SIGHTINGS


 
Smoking Set to Become
World's Leading Killer
By Casey Combs
AP Writer
10-20-98

 
 
GENEVA (AFP) - Smoking is set to become the biggest single cause of death and disability on Earth, with tobacco use worldwide reaching epidemic proportions, according to a World Health Organization report published Tuesday.
 
Thinking of lighting up? Read on -- the following statistics and statements are drawn from the WHO report:
 
----Based on current patterns of consumption, more than 500 million people currently alive are likely to be killed by tobacco.
 
----Tobacco causes around 3.5 million deaths annually, the figure set to rise to around 10 million deaths annually during the 2020s or 2030s. Of the latter figure, 7 million deaths will occur in developing countries.
 
----By 2020, it is predicted that 12 percent of deaths globally will be caused by tobacco, more than HIV, tuberculosis, maternal mortality, road accidents, suicide and homicide combined.
 
----On average, smokers who begin smoking in adolescence and continue to smoke regularly have a 50 percent chance of dying from tobacco.
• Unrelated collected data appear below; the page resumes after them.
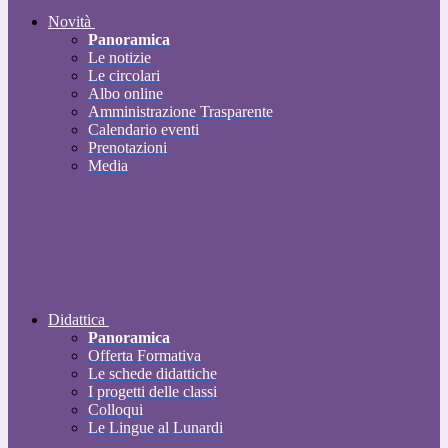
Novità
Panoramica
Le notizie
Le circolari
Albo online
Amministrazione Trasparente
Calendario eventi
Prenotazioni
Media
Didattica
Panoramica
Offerta Formativa
Le schede didattiche
I progetti delle classi
Colloqui
Le Lingue al Lunardi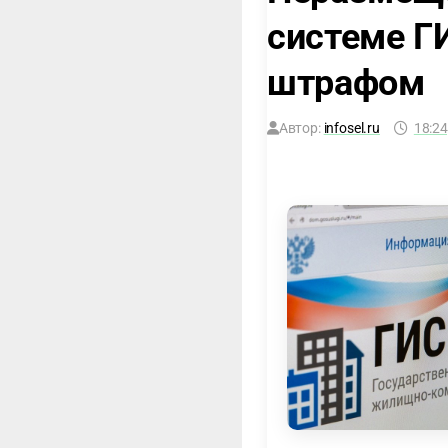
системе Г
штрафом
Автор:
infosel.ru
18:24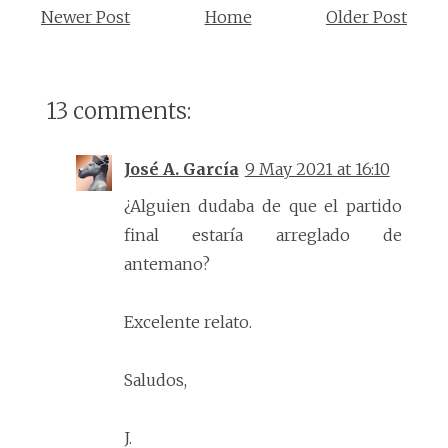
Newer Post
Home
Older Post
13 comments:
José A. García
9 May 2021 at 16:10
¿Alguien dudaba de que el partido
final estaría arreglado de
antemano?
Excelente relato.
Saludos,
J.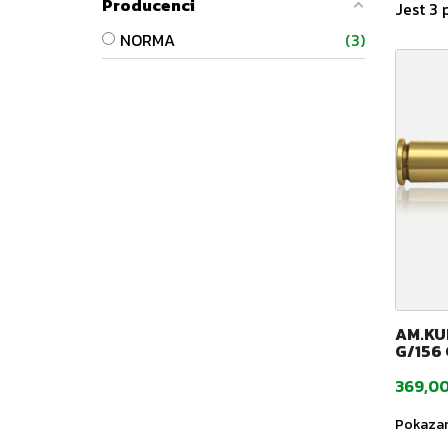
Producenci
Jest 3 
NORMA
3
AM.KU
G/156 
Cena
369,00
Pokazano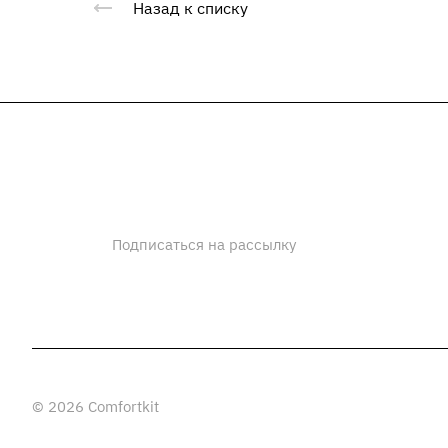
Назад к списку
Каталог
Услуги
Проекты
Компани
Подписаться на рассылку
© 2026 Comfortkit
Half of these will die in middle age, before age 70, losing around 22 years of normal life expectancy.
 
---- Based on current trends, around 250 million children currently alive will eventually be killed by tobacco.
 
----Tobacco is a known or probable cause of numerous diseases:
 
Cancer -- of the lip, oral cavity and pharynx; the esophagus; the pancreas; the larynx; the lung, trachea and bronchus; the urinary bladder; the kidney and other urinary organs;
 
Respiratory diseases -- tuberculosis, pneumonia and influenza, bronchitis and emphysema, asthma and chronic airway obstruction;
 
Cardiovascular diseases -- rheumatic heart disease; hypertension; pulmonary heart disease; cerebrovascular diseases; atherosclerosis; aortic aneurysm;
 
Pediatric diseases -- low birth weight; respiratory distress syndrome; newborn respiratory conditions; sudden infant death syndrome.
 
----WHO estimates that there are around 1.1 billion smokers in the world, around one third of the population aged 15 and over. Of these, 800 million are in developing countries.
 
----Data indicate that globally, 47 percent of men and 12 percent of women smoke.
 
----By the mid-2020s the transfer of smoking from rich to poor countries will be well advanced, with only 15 percent of the world's smokers living in rich countries.
 
The biggest increases in the smoking-related disease burden are expected in India and China. In China alone, where there are 300 million smokers, new data show that there are already around 750,000 deaths a year caused by smoking.
 
----Stopping smoking benefits health in all cases. One year after giving up smoking, the risk of coronary heart disease decreases by 50 percent, and within 15 years the risk of coronary heart disease is similar to that of a lifelong non-smoker.
 
The relative risk of developing lung cancer and strokes also decreases, though more slowly. Within 10 to 14 years of stopping smoking, the risk of death from cancer becomes comparable to that of a lifelong non-smoker.